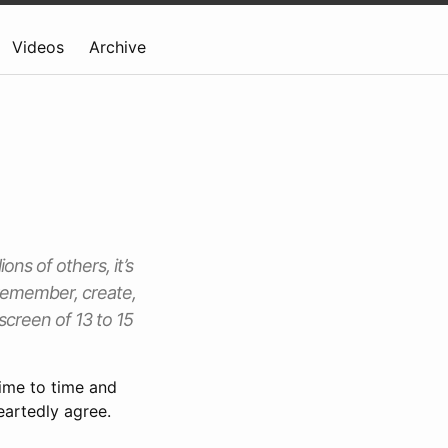
Videos
Archive
ons of others, it’s
 remember, create,
screen of 13 to 15
ime to time and
eartedly agree.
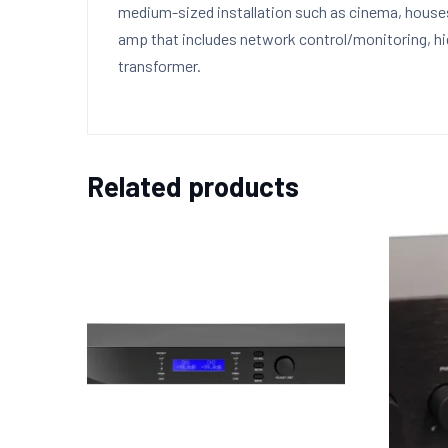
medium-sized installation such as cinema, houses 
amp that includes network control/monitoring, hig
transformer.
Related products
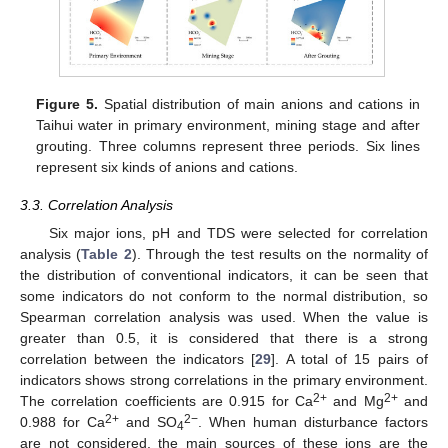
Figure 5.
Spatial distribution of main anions and cations in
Taihui water in primary environment, mining stage and after
grouting. Three columns represent three periods. Six lines
represent six kinds of anions and cations.
3.3. Correlation Analysis
Six major ions, pH and TDS were selected for correlation
analysis (
Table 2
). Through the test results on the normality of
the distribution of conventional indicators, it can be seen that
some indicators do not conform to the normal distribution, so
Spearman correlation analysis was used. When the value is
greater than 0.5, it is considered that there is a strong
correlation between the indicators [
29
]. A total of 15 pairs of
indicators shows strong correlations in the primary environment.
2+
2+
The correlation coefficients are 0.915 for Ca
and Mg
and
2+
2−
0.988 for Ca
and SO
. When human disturbance factors
4
are not considered, the main sources of these ions are the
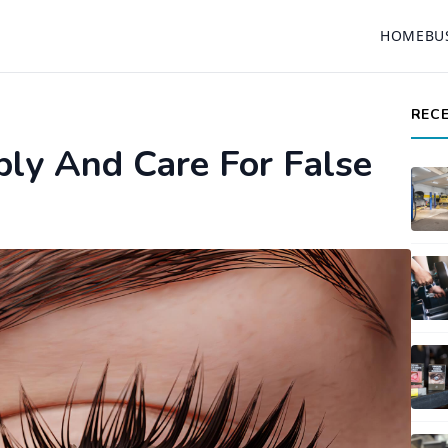
HOME
BU
REC
ly And Care For False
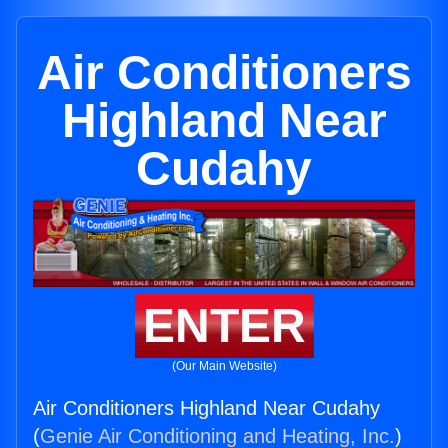
Air Conditioners
Highland Near
Cudahy
ENTER
(Our Main Website)
Air Conditioners Highland Near Cudahy
(
Genie Air Conditioning and Heating, Inc.
)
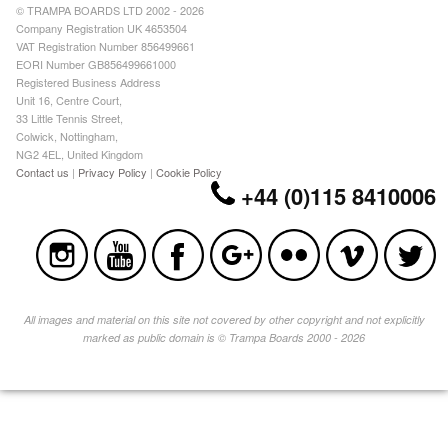
© TRAMPA BOARDS LTD 2002 - 2026
Company Registration UK 4653504
VAT Registration Number 856499661
EORI Number GB856499661000
Registered Business Address
Unit 16, Centre Court,
33 Little Tennis Street,
Colwick, Nottingham,
NG2 4EL, United Kingdom
Contact us
|
Privacy Policy
|
Cookie Policy
+44 (0)115 8410006
All images and material on this site not covered by other copyright and not explicitly
marked as public domain is © Trampa Boards 2000 - 2026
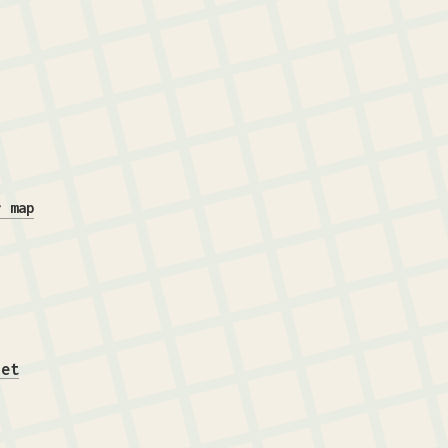
r map
iet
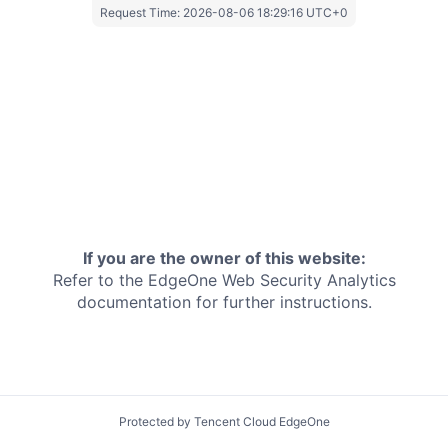
Request Time:
2026-08-06 18:29:16 UTC+0
If you are the owner of this website:
Refer to the EdgeOne
Web Security Analytics
documentation for further instructions.
Protected by Tencent Cloud EdgeOne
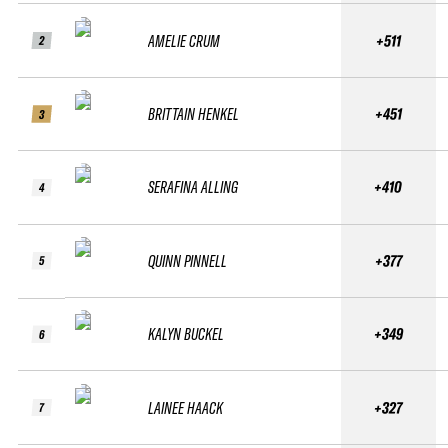
AMELIE CRUM
+511
2
BRITTAIN HENKEL
+451
3
SERAFINA ALLING
+410
4
QUINN PINNELL
+377
5
KALYN BUCKEL
+349
6
LAINEE HAACK
+327
7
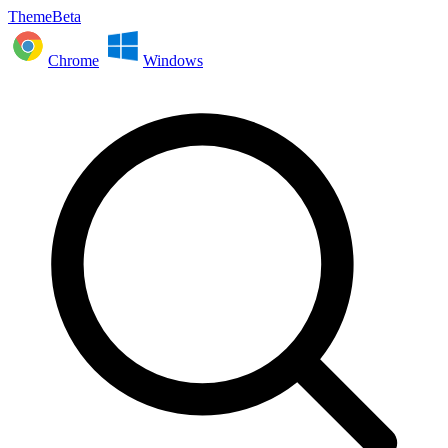
ThemeBeta
Chrome
Windows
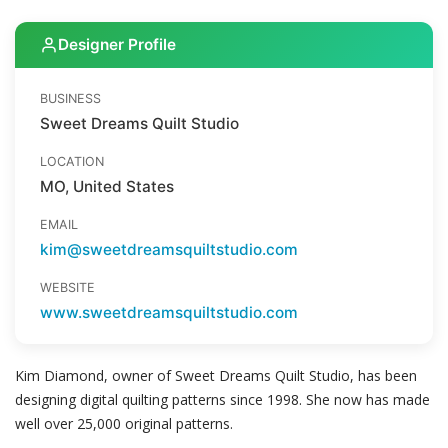
Designer Profile
BUSINESS
Sweet Dreams Quilt Studio
LOCATION
MO, United States
EMAIL
kim@sweetdreamsquiltstudio.com
WEBSITE
www.sweetdreamsquiltstudio.com
Kim Diamond, owner of Sweet Dreams Quilt Studio, has been
designing digital quilting patterns since 1998. She now has made
well over 25,000 original patterns.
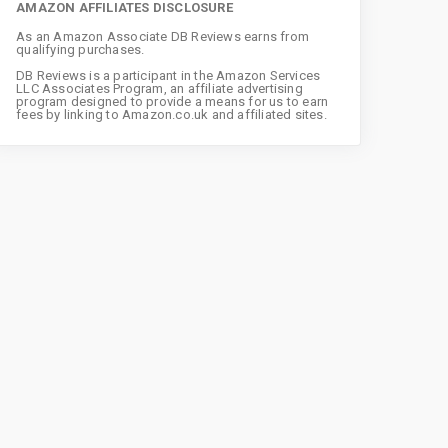
AMAZON AFFILIATES DISCLOSURE
As an Amazon Associate DB Reviews earns from
qualifying purchases.
DB Reviews is a participant in the Amazon Services
LLC Associates Program, an affiliate advertising
program designed to provide a means for us to earn
fees by linking to Amazon.co.uk and affiliated sites.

------------------------------

## Work to be completed
Go through the records above and copy every line with the word "that".

## Your solution
amp that includes network control/monitoring, hig
the distribution of conventional indicators, it can be seen that
greater than 0.5, it is considered that there is a strong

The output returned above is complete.